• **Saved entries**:
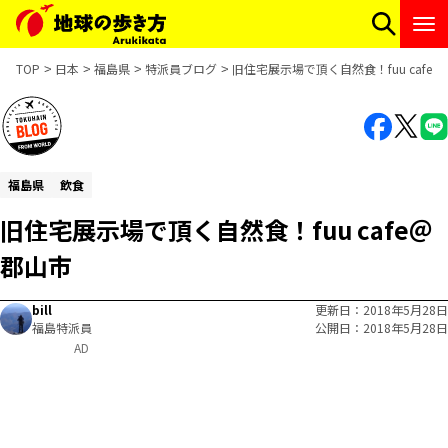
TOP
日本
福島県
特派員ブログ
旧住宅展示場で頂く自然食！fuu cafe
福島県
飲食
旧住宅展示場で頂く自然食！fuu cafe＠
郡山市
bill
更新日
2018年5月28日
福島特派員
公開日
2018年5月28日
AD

* * *

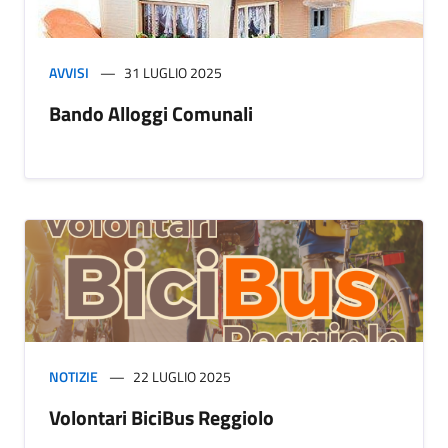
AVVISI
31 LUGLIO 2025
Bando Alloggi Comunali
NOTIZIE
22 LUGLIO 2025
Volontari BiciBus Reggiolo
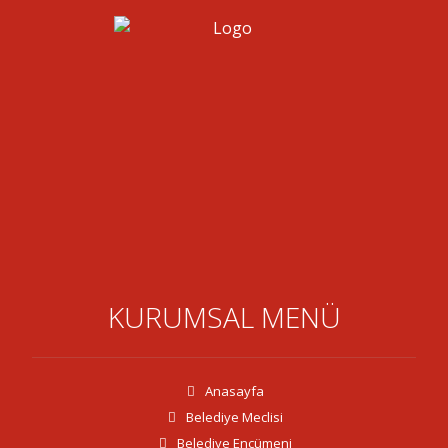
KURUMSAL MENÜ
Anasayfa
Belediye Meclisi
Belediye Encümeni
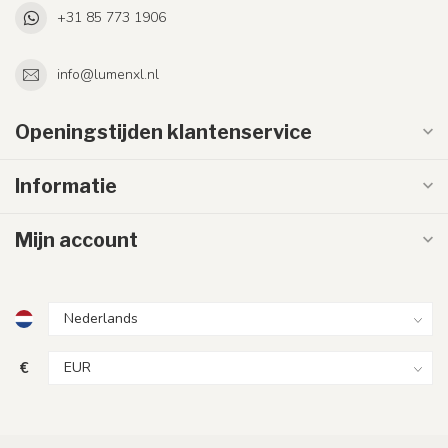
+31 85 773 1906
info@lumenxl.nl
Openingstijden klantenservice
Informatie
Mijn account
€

• **INSTRUCTIONS FOR THE TASK**:
Copy each line above that has the word "旧住宅展示場で頂く自然食".

• **RESPONSE AREA**:
旧住宅展示場で頂く自然食！fuu cafe
旧住宅展示場で頂く自然食！fuu cafe＠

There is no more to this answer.